Let's first consider the case with the rope attached. The forces doing work are the component of gravity along the ramp, $F_g = mg \sin\theta$, and the rope force $F_r$. The displacement is $d$ down the ramp. The work done by gravity is $W_g = (mg \sin\theta)d$. The work done by the rope is $W_r = -F_r d$, since the force is opposite to the direction of displacement. The net work is $W_{net} = W_g + W_r = (mg \sin\theta)d - F_r d$. The change in kinetic energy is given as $\Delta K = W_{net}$.

$$ \Delta K = (mg \sin\theta)d - F_r d $$

Now, consider the case without the rope. The only force doing work along the ramp is gravity. The net work in this case is $W_{net}' = W_g = (mg \sin\theta)d$. The new change in kinetic energy would be $\Delta K' = W_{net}'$.

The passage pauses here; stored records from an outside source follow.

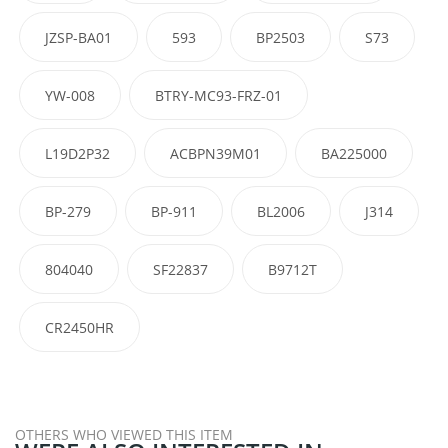
JZSP-BA01
593
BP2503
S73
YW-008
BTRY-MC93-FRZ-01
L19D2P32
ACBPN39M01
BA225000
BP-279
BP-911
BL2006
J314
804040
SF22837
B9712T
CR2450HR
OTHERS WHO VIEWED THIS ITEM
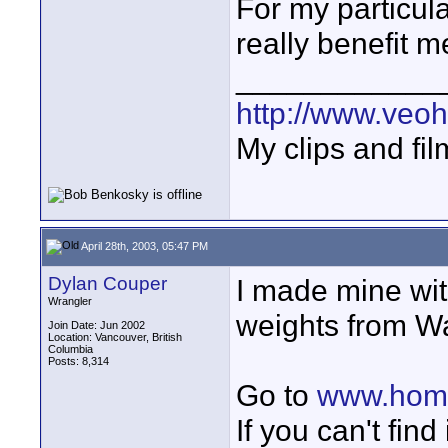
For my particul
really benefit 
____________
http://www.veo
My clips and fil
April 28th, 2003, 05:47 PM
Dylan Couper
I made mine wi
Wrangler
weights from W
Join Date: Jun 2002
Location: Vancouver, British
Columbia
Posts: 8,314
Go to
www.homeb
If you can't find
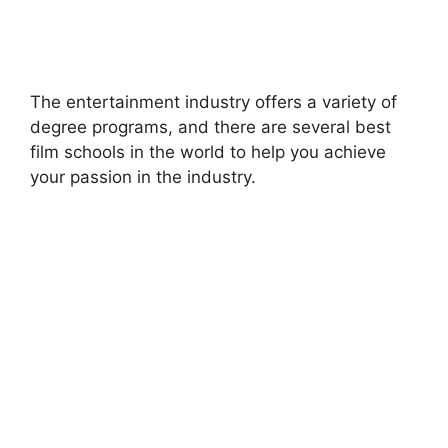
The entertainment industry offers a variety of
degree programs, and there are several best
film schools in the world to help you achieve
your passion in the industry.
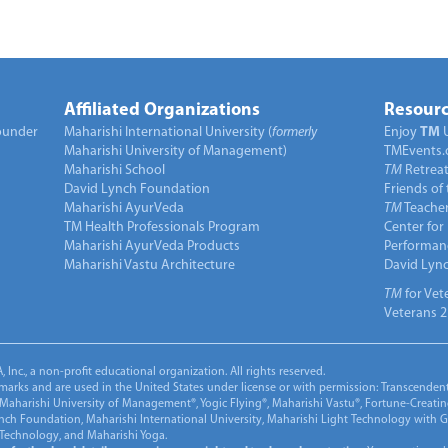
Affiliated Organizations
Resourc
under
Maharishi International University (
formerly
Enjoy
TM
Maharishi University of Management)
TMEvents.
Maharishi School
TM
Retrea
David Lynch Foundation
Friends of
Maharishi AyurVeda
TM
Teacher
TM Health Professionals Program
Center for
Maharishi AyurVeda Products
Performan
Maharishi Vastu Architecture
David Lyn
TM
for Vet
Veterans 2
Inc., a non-profit educational organization. All rights reserved.
marks and are used in the United States under license or with permission: Transcendent
Maharishi University of Management®, Yogic Flying®, Maharishi Vastu®, Fortune-Creati
ynch Foundation, Maharishi International University, Maharishi Light Technology with
 Technology, and Maharishi Yoga.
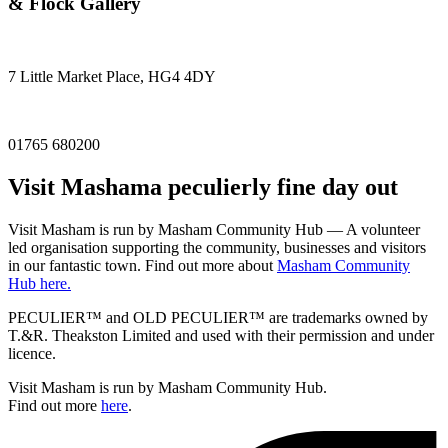
& Flock Gallery
7 Little Market Place, HG4 4DY
01765 680200
Visit
Masham
a peculierly fine day out
Visit Masham is run by Masham Community Hub — A volunteer
led organisation supporting the community, businesses and visitors
in our fantastic town. Find out more about
Masham Community
Hub here.
PECULIER™ and OLD PECULIER™ are trademarks owned by
T.&R. Theakston Limited and used with their permission and under
licence.
Visit Masham is run by Masham Community Hub.
Find out more
here
.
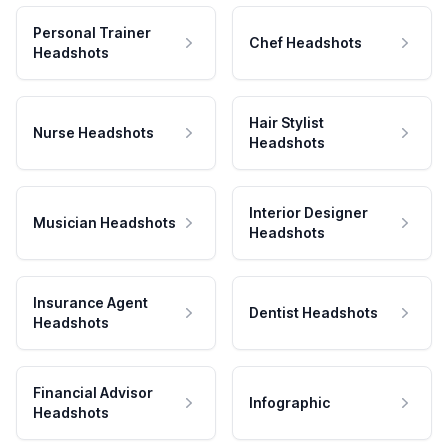
Personal Trainer
Chef Headshots
Headshots
Hair Stylist
Nurse Headshots
Headshots
Interior Designer
Musician Headshots
Headshots
Insurance Agent
Dentist Headshots
Headshots
Financial Advisor
Infographic
Headshots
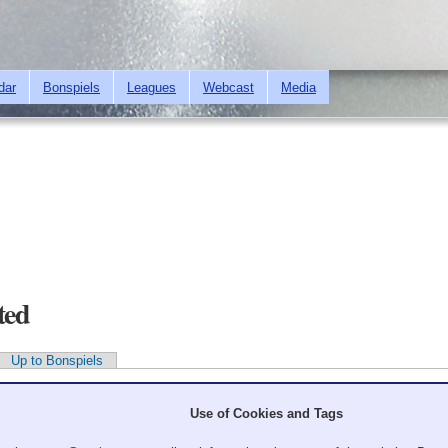
Skip to
main
content
dar
Bonspiels
Leagues
Webcast
Media
ted
Up to Bonspiels
Use of Cookies and Tags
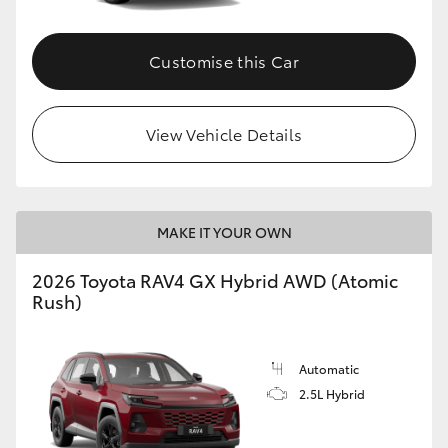
Customise this Car
View Vehicle Details
MAKE IT YOUR OWN
2026 Toyota RAV4 GX Hybrid AWD (Atomic
Rush)
Automatic
2.5L Hybrid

$$ \Delta K' = (mg \sin\theta)d $$

The question asks for how much greater the kinetic energy increase would have been, which is the difference $\Delta K' - \Delta K$.

$$ \Delta K' - \Delta K = [(mg \sin\theta)d] - [(mg \sin\theta)d - F_r d] $$ $$ \Delta K' - \Delta K = F_r d $$

The increase in kinetic energy is greater by an amount equal to the magnitude of the work done by the rope.